Freddie Mac: Housing Market on Path to ‘Normal’
The nation’s economy is stabilizing and the housing market is expected to return to a more normal state driven by fundamentals such as labor market gains and unemployment rates, Freddie Mac reported Aug. 13 in its U.S. Economic and Housing Market Outlook for August.
Highlights from the report include:
- The latest forecast has economic growth averaging 3.3 percent in 2015 and the unemployment rate continuing to gradually decline. If that holds true, household formations should pick up and housing starts are projected to increase 28 percent over 2014's pace to 1.3 million starts in 2015.
- The U.S. Census Bureau reported that over the past four quarters, net household formations totaled only 458,000, compared with long-term projections by the Joint Center for Housing Studies of 1.2 to 1.3 million per year.
- The number of persons-per-household has increased by 2.6 percent since 2005, rising from 2.69 to 2.76 persons-per-household. If the persons-per-household had held steady over that period there would be an additional three million households today.

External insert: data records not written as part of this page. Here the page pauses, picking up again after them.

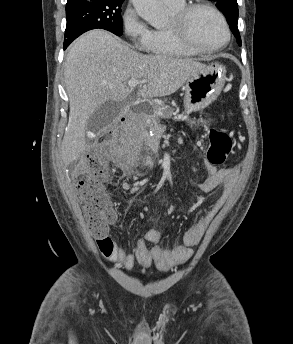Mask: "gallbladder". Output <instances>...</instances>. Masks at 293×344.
I'll return each instance as SVG.
<instances>
[{
  "mask_svg": "<svg viewBox=\"0 0 293 344\" xmlns=\"http://www.w3.org/2000/svg\"><path fill=\"white\" fill-rule=\"evenodd\" d=\"M121 106L118 102L107 101L100 105L87 122V130L93 133L101 131L113 122L119 114Z\"/></svg>",
  "mask_w": 293,
  "mask_h": 344,
  "instance_id": "1",
  "label": "gallbladder"
}]
</instances>
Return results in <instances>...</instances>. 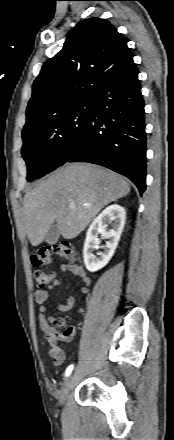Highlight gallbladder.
<instances>
[{
	"mask_svg": "<svg viewBox=\"0 0 174 440\" xmlns=\"http://www.w3.org/2000/svg\"><path fill=\"white\" fill-rule=\"evenodd\" d=\"M59 236V229L56 224H53L45 235V241L48 244L53 245L58 241Z\"/></svg>",
	"mask_w": 174,
	"mask_h": 440,
	"instance_id": "gallbladder-1",
	"label": "gallbladder"
}]
</instances>
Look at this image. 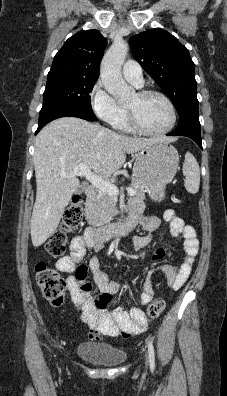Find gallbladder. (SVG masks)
I'll list each match as a JSON object with an SVG mask.
<instances>
[{"mask_svg":"<svg viewBox=\"0 0 227 396\" xmlns=\"http://www.w3.org/2000/svg\"><path fill=\"white\" fill-rule=\"evenodd\" d=\"M83 191V187H79L76 191V193H81Z\"/></svg>","mask_w":227,"mask_h":396,"instance_id":"obj_1","label":"gallbladder"}]
</instances>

- The monthly mortgage payment-to-rent ratio for the U.S. is near the lowest it’s been in more than 35 years. Even with some increase in house prices and interest rates, the ratio will remain relatively low.
- After several years of weakness, the labor market is picking up steam, having added 230,000 net new jobs on average for the first seven months of this year.
“We are getting closer to a more normalized economy, and now we are expecting to see housing driven by fundamentals, and in fact, we've already seen this in some markets,” Frank Nothaft, Freddie Mac vice president and chief economist, said in the report. “The economic growth and labor market gains we saw in the second quarter of this year are projected to continue, strengthening household formations and the housing sector. A recovering housing sector will sustain the rally in homebuilding despite likely increases in long-term interest rates. Increased construction activity will further accelerate the improvement in labor markets and fuel even more household formations and more housing demand. The result is an economy that gradually recovers back towards its potential.”